Medical experts have long studied the relationship between gum disease and cardiovascular disease. From several studies, it was found that gum disease, such as gingivitis or periodontitis, and improper dental cleaning habits can increase the risk of cardiovascular disease.

How does gum disease increase the risk of cardiovascular disease?

Gum disease can cause swelling and inflammation of the gums. This condition is generally caused by a bacterial infection. If not treated properly, the bacteria found in the gums can spread to the blood vessels of the heart, causing inflammation of the blood vessels.

This condition can trigger the formation of plaque and narrowing of blood vessels called atherosclerosis. When it occurs in the blood vessels of the heart and brain, this inflammation can increase the risk of heart disease and stroke.

In addition, inflammation and the spread of bacteria from the gums to the heart can also cause heart valve disease.

Therefore, if you experience symptoms of gum disease, such as swollen, bleeding gums, persistent bad breath, pain when chewing, loose and sensitive teeth, or gums covering the crown of your teeth, immediately visit a dentist for treatment.

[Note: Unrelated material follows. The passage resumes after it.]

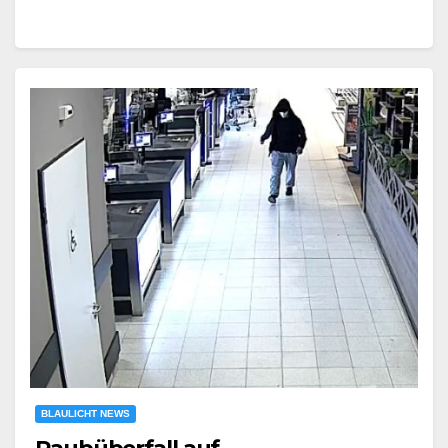
BLAULICHT NEWS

Maintaining Healthy Gums and Mouth

Maintaining healthy teeth and mouth is not only important to avoid dental and gum disease, but also prevent other health problems, including cardiovascular disease.

There are many healthy habits you can do to keep your gums and mouth clean, including:

  • Routinely brush your teeth twice a day, using a toothpaste containing fluoride.
  • Clean between teeth with dental flossflossing), at least once a day.
  • Using mouthwash (mouthwash) to reduce germs that cause dental problems and keep your breath fresh.
  • Regularly check your teeth and gums to the dentist, at least every 6 months.

In addition to keeping your gums and mouth clean, to reduce the risk of cardiovascular disease, you also need to live a healthy lifestyle by quitting smoking, reducing alcohol consumption, exercising regularly, and maintaining an ideal body weight.